Legal Aid Foundation of Los Angeles has a longstanding commitment to uphold the civil rights of homeless individuals, from providing direct legal services at a weekly legal clinic in Skid Row to filing groundbreaking lawsuits that challenge the city’s unlawful practices.
Here are a few of our ongoing cases:
Mitchell v. City of Los Angeles, March 2016: Filed to stop the illegal seizure and destruction of homeless people’s property, a violation of their Fourth and Fourteenth Amendment rights. In April 2016, a federal judge granted a preliminary injunction ordering the city to stop destroying homeless people’s belongings and to provide fundamental due process protections. Read the press release for the filing. The City reached a settlement in March 2019.
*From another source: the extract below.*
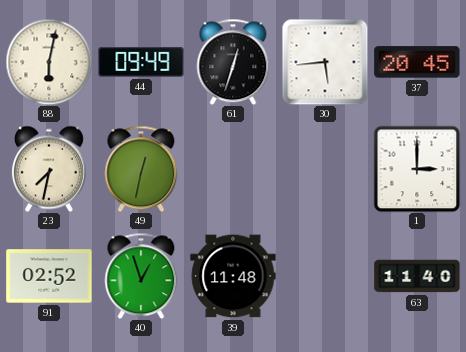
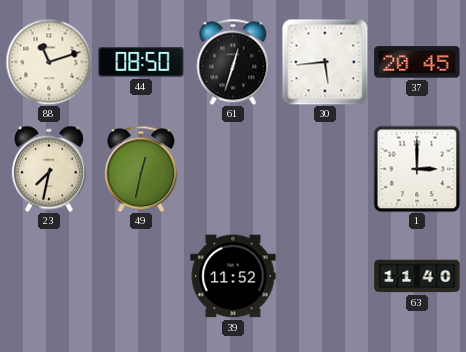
88: 6:02 -> 11:12
44: 09:49 -> 08:50
91: 02:52 -> none
40: 12:57 -> none
39: 11:48 -> 11:52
This case was covered by numerous media outlets, including NBC4’s “News Conference” once the City reached a settlement, and previously by the Los Angeles Times, KPCC and ABC 7.
The preliminary injunction was covered in the Los Angeles Times, LAist and by City News Service.
Watch Shayla Myers, LAFLA attorney, and Pete White, executive director of the Los Angeles Community Action Network, on Fox News 11’s Midday Sunday, discuss the injunction and how it relates to the City’s plans to address homelessness.
Valentine v. City of Los Angeles, December 2015: Filed to stop the Los Angeles Police Department from enforcing an illegal closure of Los Angeles beaches, which was used to target homeless people in Venice. Read the press release for the filing.
This case was covered in the Los Angeles Times.
Los Angeles Catholic Worker v. Los Angeles Downtown Industrial District Business Improvement District, September 2014: One of the first lawsuits of its kind in the country, plaintiffs sued a business improvement district in Skid Row as well as the City of Los Angeles for violating homeless people’s constitutional rights by using BID security guards to harass homeless residents of Skid Row and take their belongings. Read the press release for the filing.